| SUPPLIED ENTRIES |
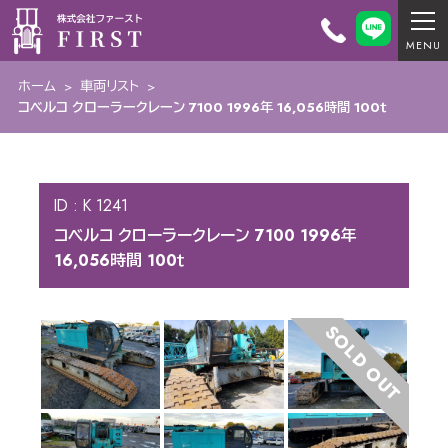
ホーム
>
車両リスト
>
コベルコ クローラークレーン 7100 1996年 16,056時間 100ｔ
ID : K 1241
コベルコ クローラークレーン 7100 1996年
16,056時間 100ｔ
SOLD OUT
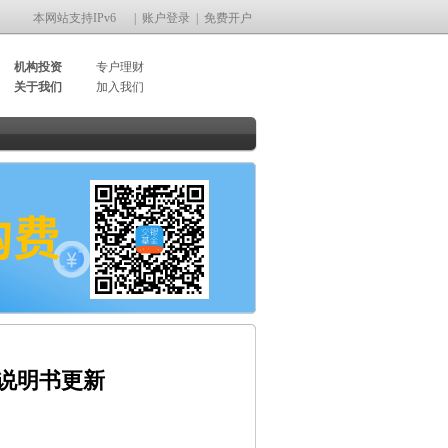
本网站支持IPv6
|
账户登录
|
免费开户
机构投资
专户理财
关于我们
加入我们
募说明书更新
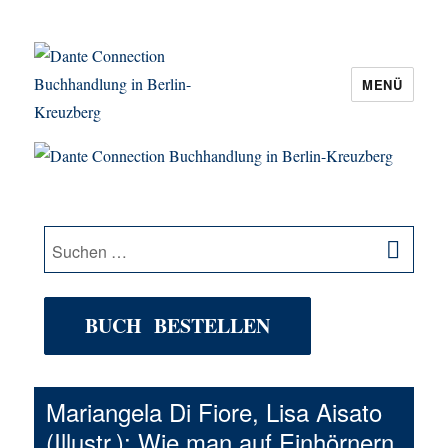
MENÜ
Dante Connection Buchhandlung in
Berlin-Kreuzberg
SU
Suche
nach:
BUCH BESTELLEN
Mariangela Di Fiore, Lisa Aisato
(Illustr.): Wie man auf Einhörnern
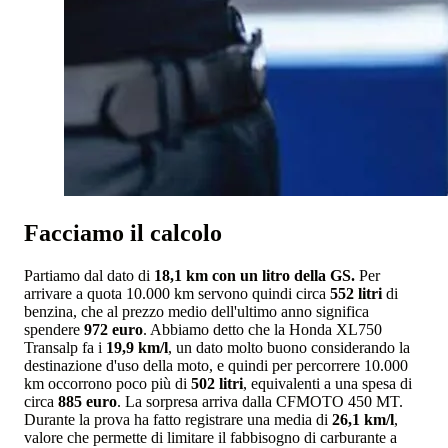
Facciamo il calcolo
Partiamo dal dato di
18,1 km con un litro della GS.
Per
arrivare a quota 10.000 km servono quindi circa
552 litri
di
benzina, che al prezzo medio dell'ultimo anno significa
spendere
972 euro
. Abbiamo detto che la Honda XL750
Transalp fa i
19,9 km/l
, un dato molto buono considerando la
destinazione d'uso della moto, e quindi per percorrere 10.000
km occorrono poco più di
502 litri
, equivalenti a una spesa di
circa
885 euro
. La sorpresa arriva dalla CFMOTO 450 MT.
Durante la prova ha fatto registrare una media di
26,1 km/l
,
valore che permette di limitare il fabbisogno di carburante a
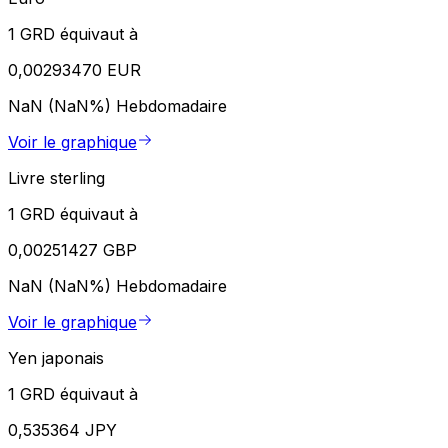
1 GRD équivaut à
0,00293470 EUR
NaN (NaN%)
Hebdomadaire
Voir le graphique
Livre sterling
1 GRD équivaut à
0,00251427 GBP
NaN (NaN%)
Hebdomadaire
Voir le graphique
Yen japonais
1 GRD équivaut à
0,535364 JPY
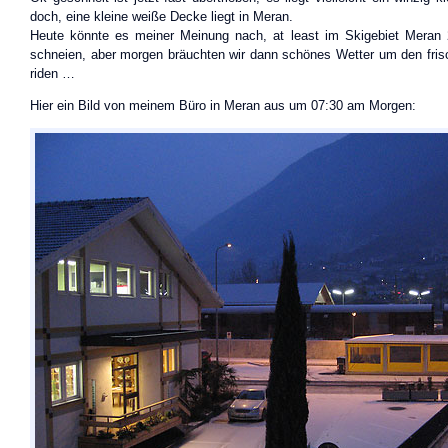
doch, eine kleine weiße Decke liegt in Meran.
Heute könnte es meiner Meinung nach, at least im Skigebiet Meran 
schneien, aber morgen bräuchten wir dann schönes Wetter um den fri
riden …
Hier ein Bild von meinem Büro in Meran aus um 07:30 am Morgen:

| WHAT IS BEING ASKED |
Reproduce the listing verbatim, and keep the pictures out of the copy.

| EXERCISE RESPONSE |
ホーム
>
車両リスト
>
コベルコ クローラークレーン 7100 1996年 16,056時間 100ｔ
ID : K 1241
コベルコ クローラークレーン 7100 1996年
16,056時間 100ｔ
SOLD OUT
本网站支持IPv6
|
账户登录
|
免费开户
机构投资
专户理财
关于我们
加入我们
募说明书更新
MENÜ
Dante Connection Buchhandlung in
Berlin-Kreuzberg
SU
Suche
nach:
BUCH BESTELLEN
Mariangela Di Fiore, Lisa Aisato
(Illustr.): Wie man auf Einhörnern
Facciamo il calcolo
Partiamo dal dato di
18,1 km con un litro della GS.
Per
arrivare a quota 10.000 km servono quindi circa
552 litri
di
benzina, che al prezzo medio dell'ultimo anno significa
spendere
972 euro
. Abbiamo detto che la Honda XL750
Transalp fa i
19,9 km/l
, un dato molto buono considerando la
destinazione d'uso della moto, e quindi per percorrere 10.000
km occorrono poco più di
502 litri
, equivalenti a una spesa di
circa
885 euro
. La sorpresa arriva dalla CFMOTO 450 MT.
Durante la prova ha fatto registrare una media di
26,1 km/l
,
valore che permette di limitare il fabbisogno di carburante a
1 GRD équivaut à
0,00293470 EUR
NaN (NaN%)
Hebdomadaire
Voir le graphique
Livre sterling
1 GRD équivaut à
0,00251427 GBP
NaN (NaN%)
Hebdomadaire
Voir le graphique
Yen japonais
1 GRD équivaut à
0,535364 JPY
doch, eine kleine weiße Decke liegt in Meran.
Heute könnte es meiner Meinung nach, at least im Skigebiet Meran 
schneien, aber morgen bräuchten wir dann schönes Wetter um den fri
riden …
Hier ein Bild von meinem Büro in Meran aus um 07:30 am Morgen:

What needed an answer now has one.